While I was doing that I felt like all of a sudden I understood the whole cold iron thing, which is one of those things I don't twig to (!) instinctively. (Admittedly, though, I was understanding it in relationship to the supernatural world in general, not in relationship to myself and my own 'kinness.) When I brought it back to camp and started messing with the branch, I was offered knives, over and over again, to work the wood. And I turned them down again and again, increasingly pettishly, increasingly repulsed. Knives weren't right. Not my knives, not anybody else's knives. Knives were hard and unyielding and cold, and with this it was between me--my own flesh and blood--and the stick I was working. I'd peel off the bark with my fingernails, heat it over the fire, but metal was cold and unnatural and wrong and I'd have none of it. This was from the forest, and damn it, it'd stay that way.

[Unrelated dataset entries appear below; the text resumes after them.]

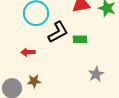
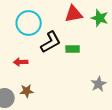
gray star: (96, 74) -> (99, 84), moved

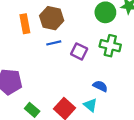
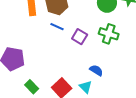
blue line: (54, 43) -> (57, 27), turned 32

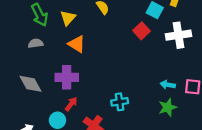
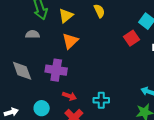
orange triangle: (77, 44) -> (70, 41), turned 36
red arrow: (71, 104) -> (69, 96), moved, turned 64

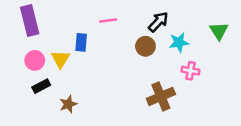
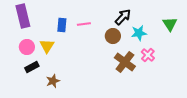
pink line: (108, 21) -> (84, 24), moved
blue rectangle: (81, 42) -> (62, 25), moved
pink cross: (191, 71) -> (148, 55), turned 32
brown cross: (161, 96) -> (125, 62), moved, turned -30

(That said, I did hand off the staff the next morning to a friend who professed interest--apparently she loved what I'd done with very literally my bare hands. I don't have need for a staff but I wasn't about to work it and cast it off into the forest--it was a gift, after all. I don't know what she'll do to it, how she'll treat it, if she'll carve off the rest of the bark or add crystals or anything. Nor do I really care--working the staff on my own, with my own personal power, was what was important.)
Labels: beltaine 2008 trip, cold iron, personal, spirituality
I see that on MySpace there's a blog called Sevenfold Silence already, or, rather, there's a band called SevenFold Silence that has a blog where nothing has happened for over a year. That's interesting, especially since the only other source I can find for the phrase is an essay by Thomas Brooks, entitled "The Mute Christian", providing commentary on Psalm 39. I wonder if they're a Christian or particularly literate band. (I'm guessing they aren't.)
As far as I know I pulled the name of the blog out of my nether regions; I'd heard of neither the band or "The Mute Christian" before. Sevenfold as in the heptagram (and, therefore, otherkin), and silence as in that lack of discussion that's been permeating the otherkin community for the last year or so. I thought about naming it something like "Breaking the Sevenfold Silence" but that was a) long and unwieldy and b) sounded like a power from a White Wolf book. I probably also named it, unwittingly, after my friend and mentor Francesca De Grandis' out-of-print chapbook "Her Winged Silence". Didn't mean to, FDG. Sorry.
So in case you were looking for the Thomas Brooks essay, and/or if you're wondering, because of the name, if this is a Christian blog at all: it's not, really. I'm a heathen but this blog doesn't really have a blessed thing to do with religion no matter how you slice it. Nor is it a blog for the band SevenFold Silence. Nor is it a blog for the band Avenged Sevenfold.
It's a blog for otherkin, and ideas and conversation about such. Yes, really!